* [EXERCISE GOAL]: Omit the pictures, please, and give each record below again exactly.

┌──

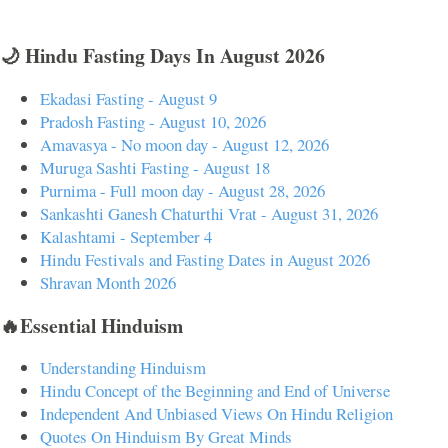
🌙 Hindu Fasting Days In August 2026
Ekadasi Fasting - August 9
Pradosh Fasting - August 10, 2026
Amavasya - No moon day - August 12, 2026
Muruga Sashti Fasting - August 18
Purnima - Full moon day - August 28, 2026
Sankashti Ganesh Chaturthi Vrat - August 31, 2026
Kalashtami - September 4
Hindu Festivals and Fasting Dates in August 2026
Shravan Month 2026
🔥Essential Hinduism
Understanding Hinduism
Hindu Concept of the Beginning and End of Universe
Independent And Unbiased Views On Hindu Religion
Quotes On Hinduism By Great Minds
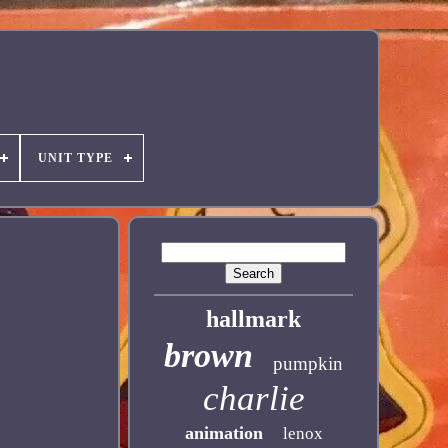
UNIT TYPE
hallmark
brown
pumpkin
charlie
animation
lenox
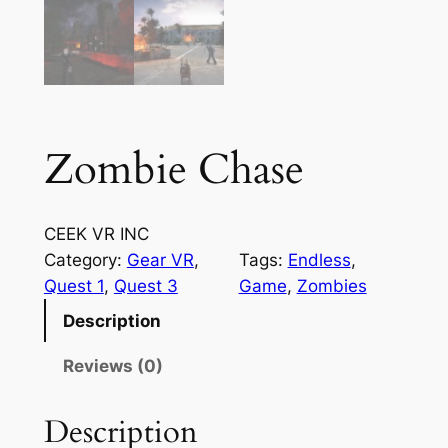
Zombie Chase
CEEK VR INC
Category:
Gear VR
, 
Tags:
Endless
, 
Quest 1
, 
Quest 3
Game
, 
Zombies
Description
Reviews (0)
Description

└──

* [SOLUTION]:
🌙 Hindu Fasting Days In August 2026
Ekadasi Fasting - August 9
Pradosh Fasting - August 10, 2026
Amavasya - No moon day - August 12, 2026
Muruga Sashti Fasting - August 18
Purnima - Full moon day - August 28, 2026
Sankashti Ganesh Chaturthi Vrat - August 31, 2026
Kalashtami - September 4
Hindu Festivals and Fasting Dates in August 2026
Shravan Month 2026
🔥Essential Hinduism
Understanding Hinduism
Hindu Concept of the Beginning and End of Universe
Independent And Unbiased Views On Hindu Religion
Quotes On Hinduism By Great Minds
UNIT TYPE
hallmark
brown
pumpkin
charlie
animation
lenox
Zombie Chase
CEEK VR INC
Category:
Gear VR
, 
Tags:
Endless
, 
Quest 1
, 
Quest 3
Game
, 
Zombies
Description
Reviews (0)
Description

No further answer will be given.